Президент игриво показал пальцами на ее бедре, как удалился Шиллинг.

— У него неотложные дела, — немного смягчил удар, — он спешил... — Попытался притянуть женщину к себе, но она не далась. — Ну что ты, манюня, — просюсюкал, — иди ко мне, нам будет хорошо...

— К тебе? — вдруг совсем трезво захохотала Юлия. — Значит, ты договорился с Арсеном? Вы условились, чтоб он ушел?

— А что тут плохого?

— И ты решил, что я буду твоей? — спросила серьезно.

— Ты мне нравишься, как никто.

— Неужели?

Президент не уловил иронии в этом вопросе и заверил:

— Я никогда не желал так ни одной женщины, как тебя.

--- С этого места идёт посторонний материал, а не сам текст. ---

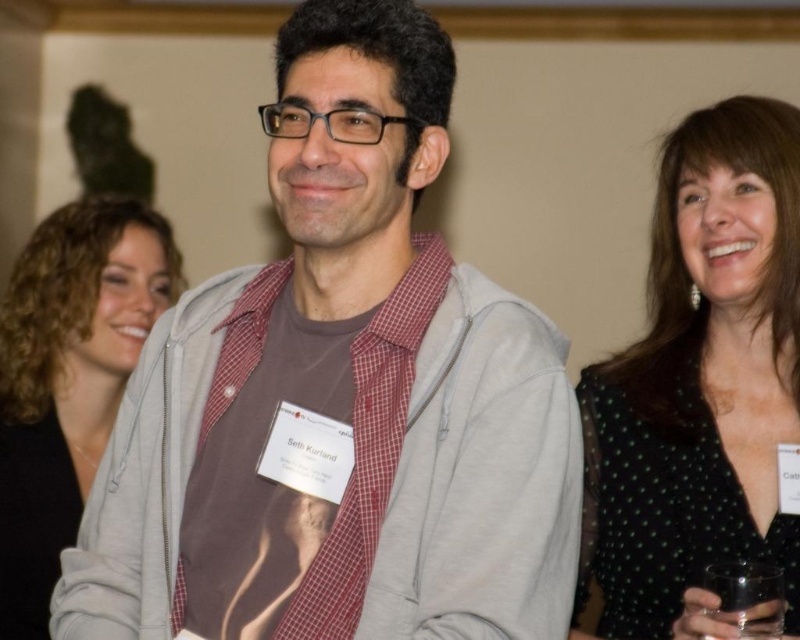 Does black dotted dress at upper right have a greater height compared to transparent glass at lower right?

Indeed, black dotted dress at upper right has a greater height compared to transparent glass at lower right.

The height and width of the screenshot is (640, 800). I want to click on black dotted dress at upper right, so 700,381.

Where is `black dotted dress at upper right`? This screenshot has height=640, width=800. black dotted dress at upper right is located at coordinates (700, 381).

Does gray cotton hoodie at center appear over black matte hair at upper left?

Yes.

Who is positioned more to the right, gray cotton hoodie at center or black matte hair at upper left?

From the viewer's perspective, gray cotton hoodie at center appears more on the right side.

Where is `gray cotton hoodie at center`? This screenshot has width=800, height=640. gray cotton hoodie at center is located at coordinates (341, 396).

Is black matte hair at upper left in front of transparent glass at lower right?

That is False.

Who is positioned more to the right, black matte hair at upper left or transparent glass at lower right?

Positioned to the right is transparent glass at lower right.

This screenshot has height=640, width=800. I want to click on black matte hair at upper left, so click(68, 378). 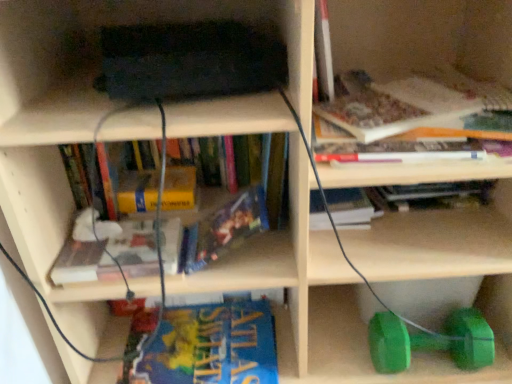 Question: In terms of width, does blue glossy book at lower center, positioned as the 1th book in bottom-to-top order, look wider or thinner when compared to hardcover book at center, the fifth book from the top?

Choices:
 (A) wide
 (B) thin

Answer: (A)

Question: From the image's perspective, relative to hardcover book at center, the fourth book in the bottom-to-top sequence, is blue glossy book at lower center, positioned as the 1th book in bottom-to-top order, above or below?

Choices:
 (A) above
 (B) below

Answer: (B)

Question: Considering the real-world distances, which object is closest to the yellow paperback book at center, which appears as the 5th book when ordered from the bottom?

Choices:
 (A) blue glossy book at lower center, positioned as the 1th book in bottom-to-top order
 (B) hardcover book at upper right, which is the eighth book from bottom to top
 (C) hardcover book at upper right, which is the seventh book in bottom-to-top order
 (D) blue matte book at center, positioned as the 7th book in top-to-bottom order
 (E) hardcover book at center, the 6th book positioned from the top

Answer: (E)

Question: Which object is the closest to the hardcover book at upper center, the third book when ordered from top to bottom?

Choices:
 (A) hardcover book at center, the fifth book from the top
 (B) green rubber dumbbell at lower right
 (C) blue glossy book at lower center, the 8th book in the top-to-bottom sequence
 (D) hardcover book at upper right, acting as the first book starting from the top
 (E) hardcover book at upper right, which is the seventh book in bottom-to-top order

Answer: (E) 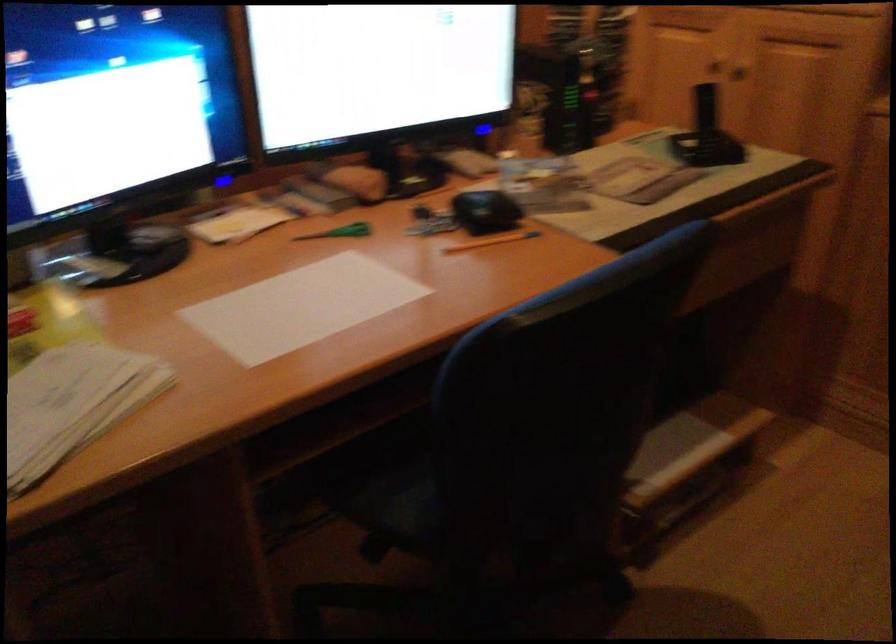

— Ты смотри!.. — Юлия хотела подняться, но Президент успел обнять ее за талию и не отпустил. Горячо выдохнул ей в ухо:

— Не пожалеешь, точно говорю, ради тебя я готов на все.

— И на что же ты готов, Гена?

До Президента не дошел подтекст и этого вопроса. Он вскочил с дивана, исчез в соседней комнате, вынес оттуда и бросил на пол мехом кверху новехонькую дубленку.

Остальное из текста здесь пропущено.